Tony’s design concept is far more precise than the giant rolled snowballs and resulting crisscrossed wacky paths that define a yard that hosts a snowman. The area around the sculptures is a neatly cleared art floor of packed snow. Visitors can easily walk around and enjoy the diverse collection.
When asked about how he came up with the idea of the soldier, Tony explained, “I dreamt about this Roman soldier the night before and when I woke up in the morning, I thought, ‘yeah, I can make that!’”
Tony first forms the snowy statues with mounds and mounds of packable snow. Features are then carved out of the surface — the rounded ears and nose of a bear, the curved edges of a heart, the expression on the lips of a soldier. When asked to describe his snow sculpting tools, Tony laughed. “The great thing about snow is anything will work as a tool — saws, spatulas …” he shrugged, “pretty much anything.”
Icicles — glistening exclamations of ice — are then added to the snow sculpture. The Roman soldier holds a nearly 3-foot sword that just days ago hung as an icicle from the edge of Tony’s roof. Stalactites of ice pierce the surface of various pieces, adding either drama or whimsy.
Other statues balance thick slabs of ice gleaned from the southern fork of Gold Creek that flows nearby. The thick panes of ice glisten in the sun like glass and crystal. Throughout the day, the reflection changes — frosted in the morning, luminous in the bright afternoon.

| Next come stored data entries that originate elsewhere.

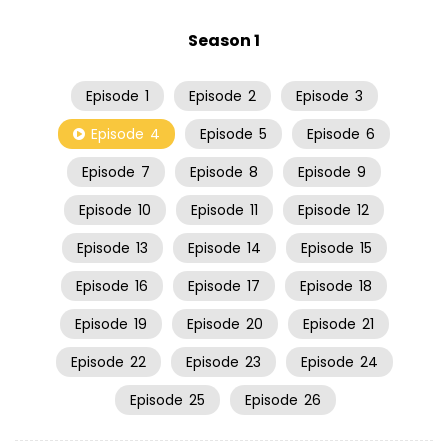
Season 1
Episode
1
Episode
2
Episode
3
Episode
4
Episode
5
Episode
6
Episode
7
Episode
8
Episode
9
Episode
10
Episode
11
Episode
12
Episode
13
Episode
14
Episode
15
Episode
16
Episode
17
Episode
18
Episode
19
Episode
20
Episode
21
Episode
22
Episode
23
Episode
24
Episode
25
Episode
26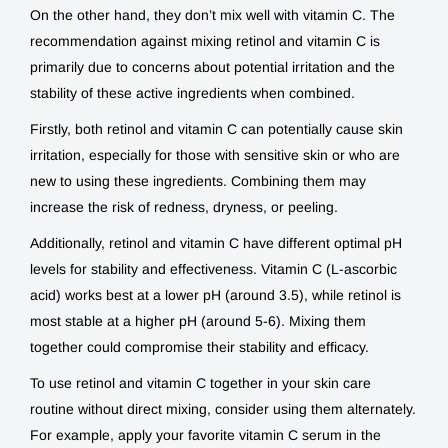
On the other hand, they don’t mix well with vitamin C. The
recommendation against mixing retinol and vitamin C is
primarily due to concerns about potential irritation and the
stability of these active ingredients when combined.
Firstly, both retinol and vitamin C can potentially cause skin
irritation, especially for those with sensitive skin or who are
new to using these ingredients. Combining them may
increase the risk of redness, dryness, or peeling.
Additionally, retinol and vitamin C have different optimal pH
levels for stability and effectiveness. Vitamin C (L-ascorbic
acid) works best at a lower pH (around 3.5), while retinol is
most stable at a higher pH (around 5-6). Mixing them
together could compromise their stability and efficacy.
To use retinol and vitamin C together in your skin care
routine without direct mixing, consider using them alternately.
For example, apply your favorite vitamin C serum in the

Other art galleries may rotate their featured art every few months. Tony’s gallery evolves daily. Features and expressions change with the warmth of the sun before freezing overnight. Statues soften and lean ever so slightly in differing degrees before submitting completely to the snow covered ground. New sculptures appear, freshly carved and formed in sharp detail, next to their melting counterparts.
If you think about it, Tony’s art is a living gallery, frozen in situ.